Problem details →
Check each line below for the word "Password", and copy those that have it.

Data →
--- START ---

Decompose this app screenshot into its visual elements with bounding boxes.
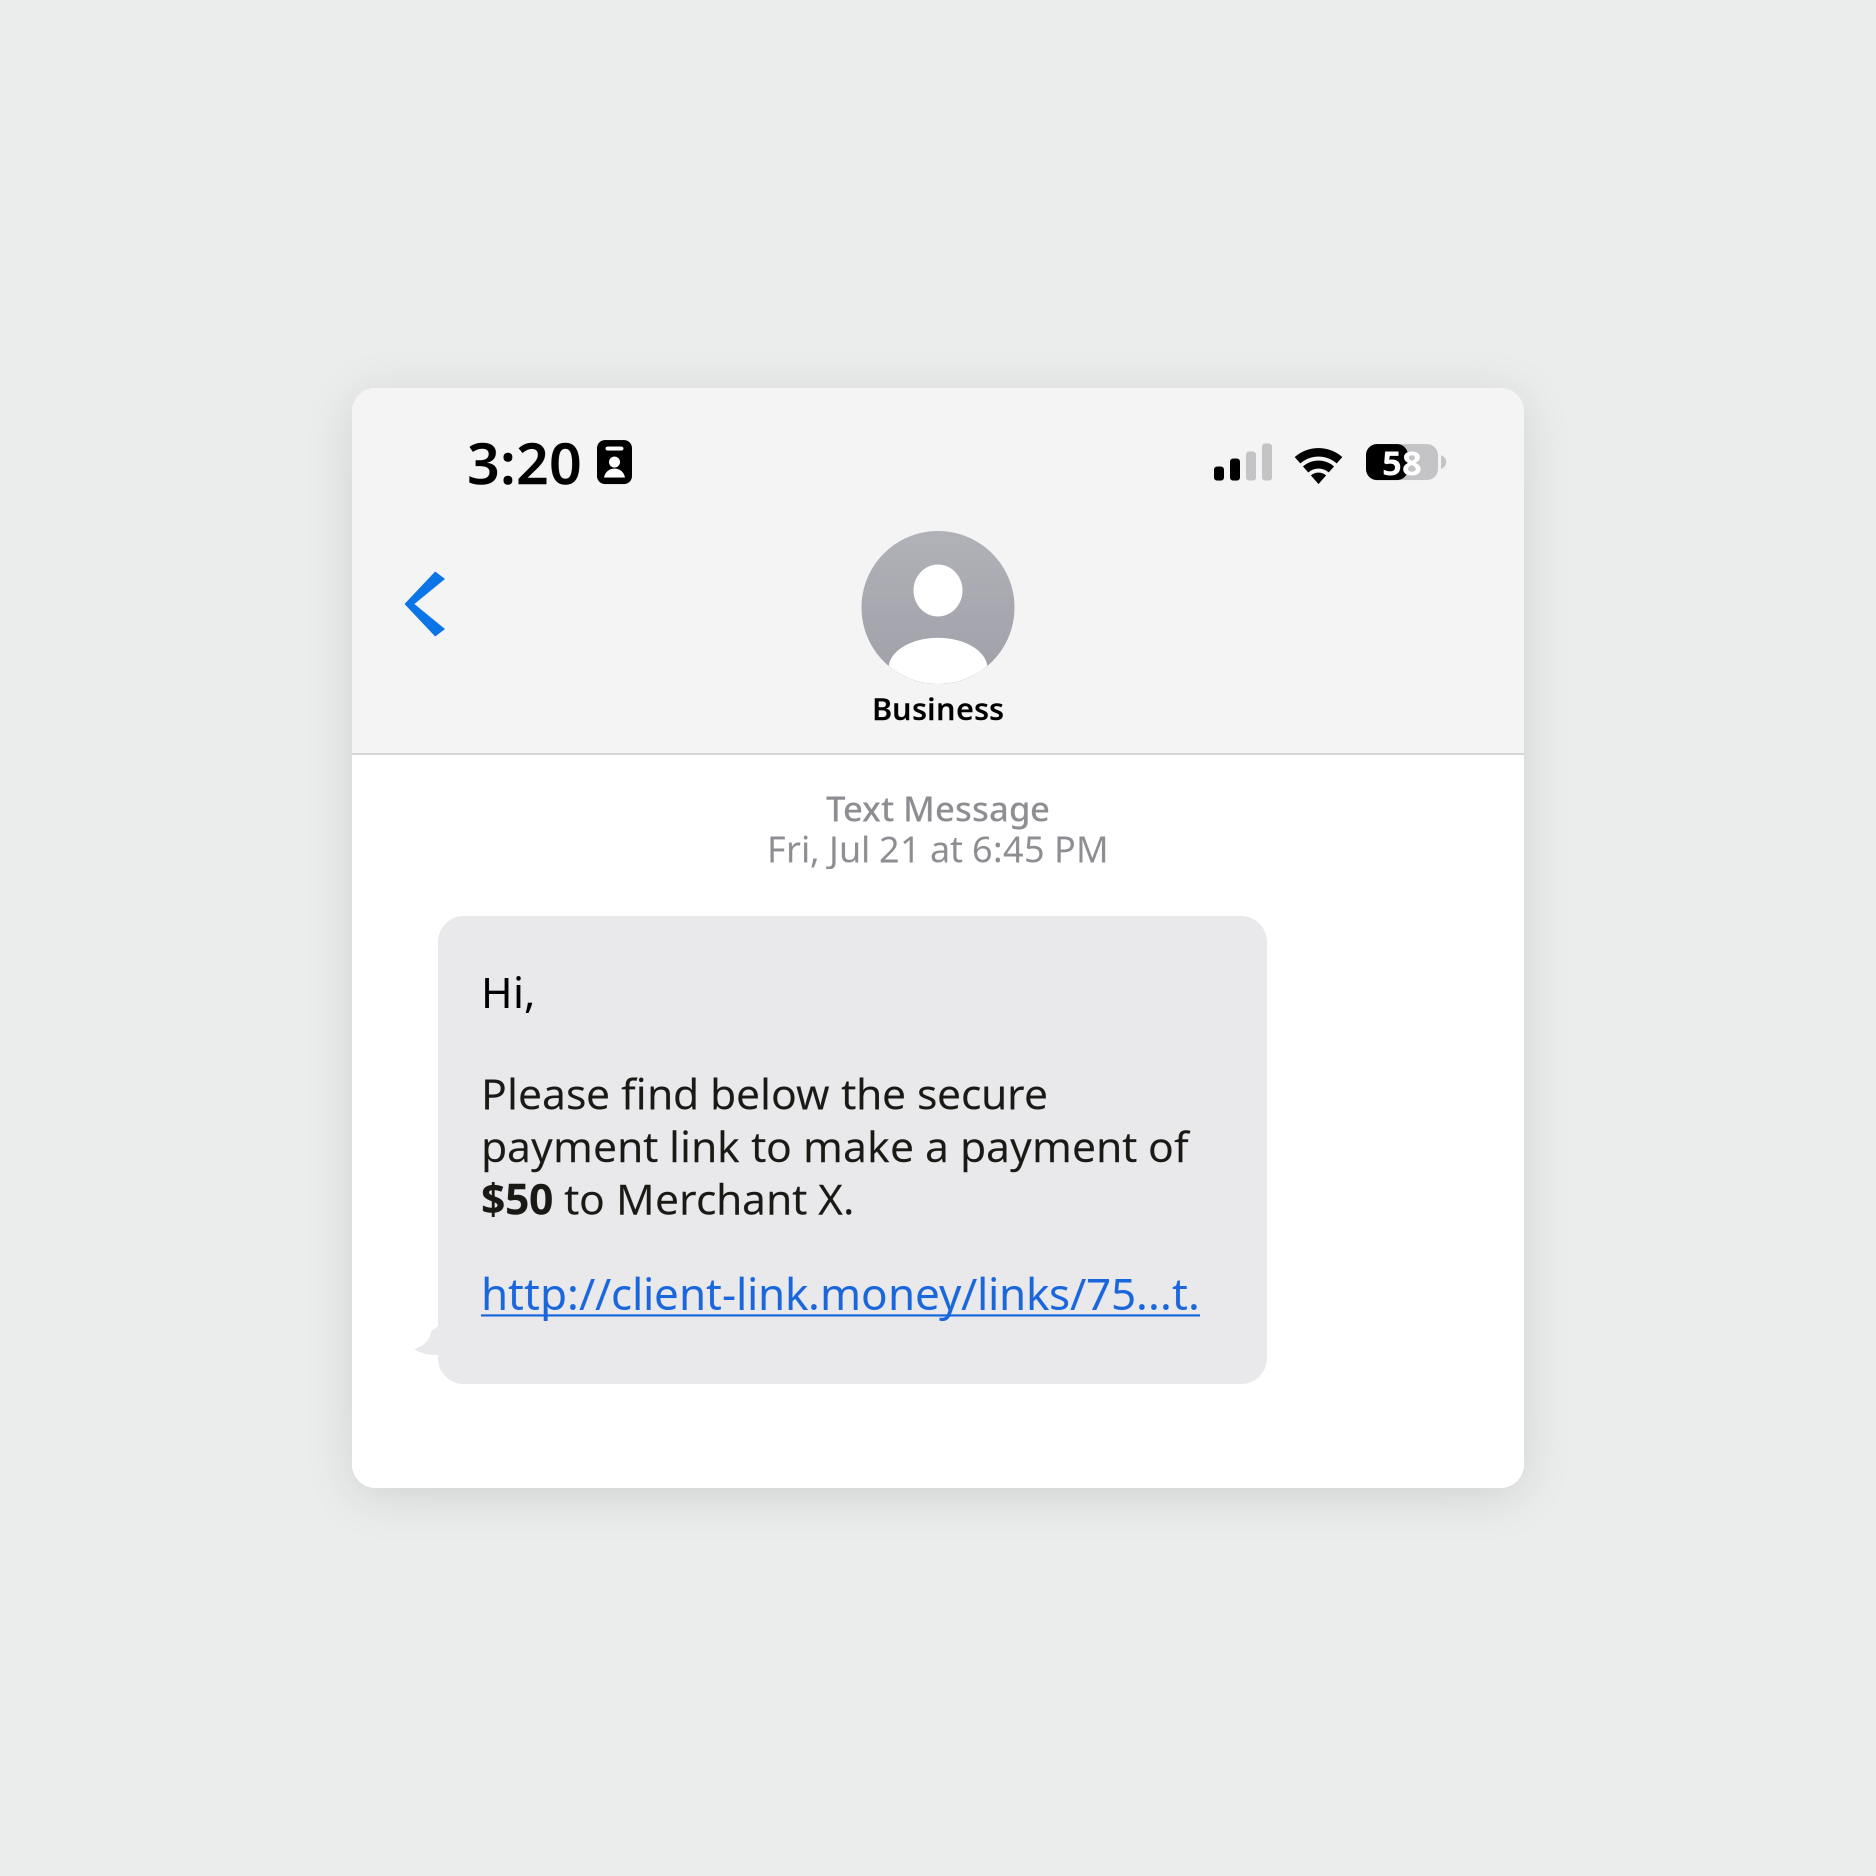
staticText: Business [872,688,1004,729]
staticText: Text Message [826,785,1050,831]
staticText: Please find below the secure payment lin… [481,1065,1189,1227]
button[interactable]: Back [352,547,478,661]
staticText: 58 [1382,439,1422,485]
staticText: Fri, Jul 21 at 6:45 PM [767,825,1109,872]
staticText: Hi, [481,963,535,1020]
staticText: 3:20 [467,424,582,500]
button[interactable]: Business [862,531,1014,729]
button[interactable]: http://client-link.money/links/75...t. [481,1264,1200,1322]
staticText: http://client-link.money/links/75...t. [481,1264,1200,1322]
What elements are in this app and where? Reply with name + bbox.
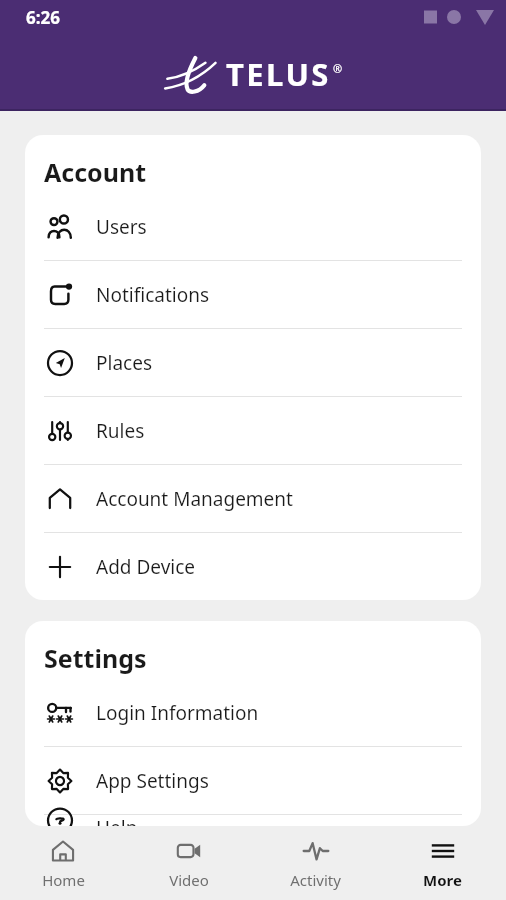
button[interactable]: Notifications [25,261,481,328]
button[interactable]: Help [25,815,481,826]
staticText: Home [42,870,85,890]
button[interactable]: Activity [252,826,379,900]
staticText: Rules [96,418,145,444]
staticText: Login Information [96,700,259,726]
button[interactable]: Account Management [25,465,481,532]
staticText: Help [96,815,138,826]
button[interactable]: Rules [25,397,481,464]
staticText: Activity [290,870,341,890]
staticText: 6:26 [26,6,60,29]
staticText: More [423,870,462,890]
staticText: Users [96,214,147,240]
button[interactable]: App Settings [25,747,481,814]
staticText: ® [333,61,343,76]
staticText: Places [96,350,152,376]
button[interactable]: Add Device [25,533,481,600]
button[interactable]: Users [25,193,481,260]
button[interactable]: Login Information [25,679,481,746]
staticText: Add Device [96,554,196,580]
staticText: Settings [44,641,147,675]
staticText: TELUS [226,53,331,95]
button[interactable]: Video [126,826,252,900]
staticText: Account [44,155,147,189]
button[interactable]: More [379,826,506,900]
staticText: Account Management [96,486,293,512]
button[interactable]: Places [25,329,481,396]
staticText: Video [169,870,209,890]
staticText: Notifications [96,282,210,308]
button[interactable]: Home [0,826,126,900]
staticText: App Settings [96,768,209,794]
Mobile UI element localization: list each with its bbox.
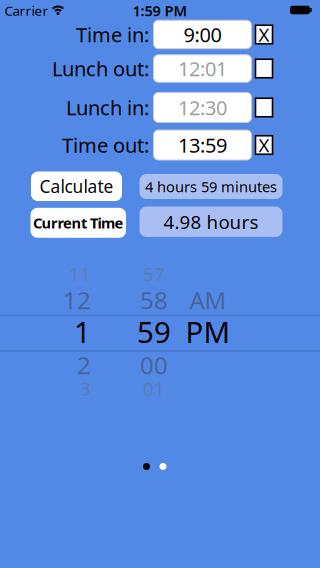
- staticText: Lunch out:: [52, 55, 149, 82]
- staticText: 12: [63, 284, 91, 316]
- button[interactable]: 9:00: [154, 20, 252, 49]
- staticText: AM: [190, 284, 226, 316]
- button[interactable]: 12:01: [154, 55, 252, 82]
- staticText: 1:59 PM: [132, 1, 188, 20]
- staticText: 4 hours 59 minutes: [145, 177, 277, 196]
- button[interactable]: Calculate: [31, 172, 122, 201]
- staticText: 1: [74, 312, 91, 351]
- staticText: 57: [143, 262, 165, 286]
- staticText: Lunch in:: [66, 94, 149, 121]
- button[interactable]: 12:30: [154, 92, 252, 122]
- staticText: 01: [143, 376, 165, 401]
- staticText: 11: [69, 262, 91, 286]
- staticText: Calculate: [40, 175, 114, 198]
- staticText: X: [258, 22, 270, 47]
- staticText: 13:59: [178, 132, 227, 158]
- staticText: 3: [80, 376, 91, 401]
- staticText: Carrier: [4, 2, 48, 19]
- staticText: Current Time: [33, 213, 124, 233]
- staticText: Time out:: [62, 132, 149, 158]
- staticText: Time in:: [76, 21, 149, 48]
- staticText: 58: [140, 284, 168, 316]
- button[interactable]: Time out checkbox: [256, 136, 272, 154]
- button[interactable]: Time in checkbox: [256, 25, 272, 44]
- button[interactable]: Page control: [143, 463, 166, 470]
- staticText: 00: [140, 349, 168, 381]
- staticText: 12:01: [178, 55, 227, 82]
- button[interactable]: Lunch out checkbox: [256, 59, 272, 78]
- staticText: 4.98 hours: [164, 209, 258, 234]
- button[interactable]: Lunch in checkbox: [256, 98, 272, 117]
- staticText: X: [258, 133, 270, 157]
- button[interactable]: 13:59: [154, 130, 252, 160]
- staticText: 12:30: [178, 94, 227, 121]
- staticText: 59: [137, 312, 171, 351]
- staticText: PM: [186, 312, 230, 351]
- button[interactable]: Current Time: [30, 208, 126, 238]
- staticText: 2: [77, 349, 91, 381]
- staticText: 9:00: [184, 21, 222, 48]
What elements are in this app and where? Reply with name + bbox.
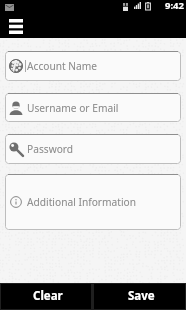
button[interactable]: Password	[5, 134, 181, 164]
button[interactable]: Account Name	[5, 51, 181, 81]
staticText: Clear	[33, 288, 63, 304]
staticText: 9:42	[165, 0, 184, 12]
staticText: Save	[128, 288, 155, 304]
button[interactable]: Save	[94, 284, 185, 309]
staticText: Password	[27, 142, 74, 156]
staticText: Account Name	[27, 59, 98, 73]
staticText: Additional Information	[27, 195, 137, 209]
button[interactable]: Additional Information	[5, 174, 181, 230]
button[interactable]: Clear	[1, 284, 91, 309]
button[interactable]: Open navigation menu	[0, 13, 31, 38]
staticText: Username or Email	[27, 101, 119, 115]
button[interactable]: Username or Email	[5, 93, 181, 122]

--- END ---

Task solution →
button[interactable]: Password	[5, 134, 181, 164]
staticText: Password	[27, 142, 74, 156]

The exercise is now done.